For a data-set comprising a mixture of rare and common populations, density sampling gives equal weights to selected representatives of those distinct populations.

Density sampling is a balancing act between signal and noise. Indeed, while it increases the prevalence of rare populations, it also increases the prevalence of noisy sample points that would happen to have their local densities larger than an outlier density computed by density sampling.

More specifically, density sampling proceeds as follows: * For each sample point of the data-set ‘data’, estimate a local density in feature space by counting the number of neighboring data-points within a particular region centered around that sample point. * The i-th sample point of the data-set is selected by density sampling with a probability given by:

                              | 0 if outlier_density > LD[i];
P(keep the i-th data-point) = | 1 if outlier_density <= LD[i] <= target_density;
                              | target_density / LD[i] if LD[i] > target_density.

Here LD[i] denotes the local density of the i-th sample point of the data-set, whereas outlier_density and target_density are computed as particular percentiles of the distribution of local densities.
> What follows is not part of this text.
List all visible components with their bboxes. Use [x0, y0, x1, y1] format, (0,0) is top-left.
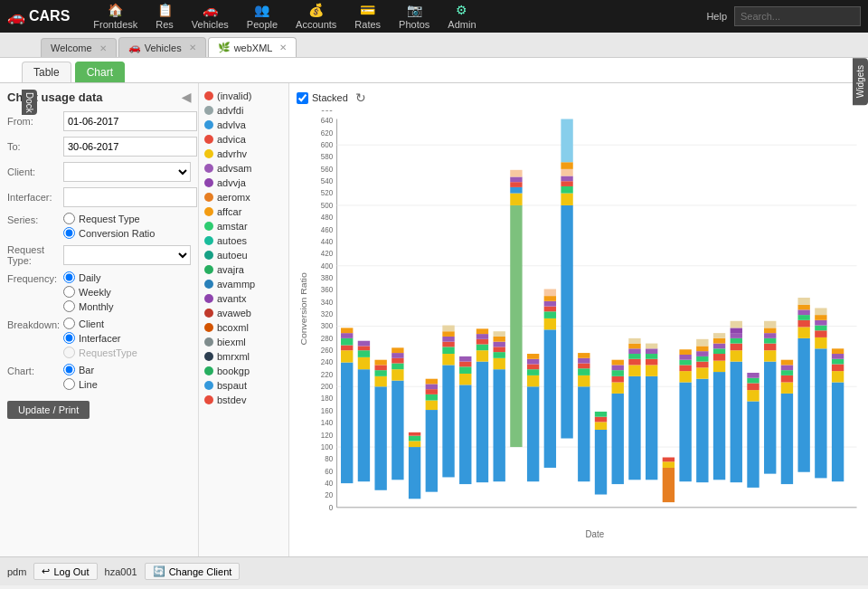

Installation and Requirements

Density_Sampling is written in Python 2.7 and requires the following packages, along with a few modules from the Python Standard Library: * NumPy >= 1.9.0 * scikit-learn * setuptools

It is recommended that you ascertain that those requirements are met and check that the afore-mentioned libraries are up and running, even though the pipcommand below should automatically handle the installation of those dependencies. You can install Density_Sampling from the Python Package Index (PyPI) in two simple steps: * open a terminal emulator window to interact with the Shell (KDE’s konsole or GNOME’s terminal); * enter the command: pip install Density_Sampling

This module has been tested on Fedora, OS X and Ubuntu and should work fine on any other member of the Unix-like family of operating systems.

Usage

More information on the inner workings of density sampling can be gained from the docstrings associated to the functions making up this module.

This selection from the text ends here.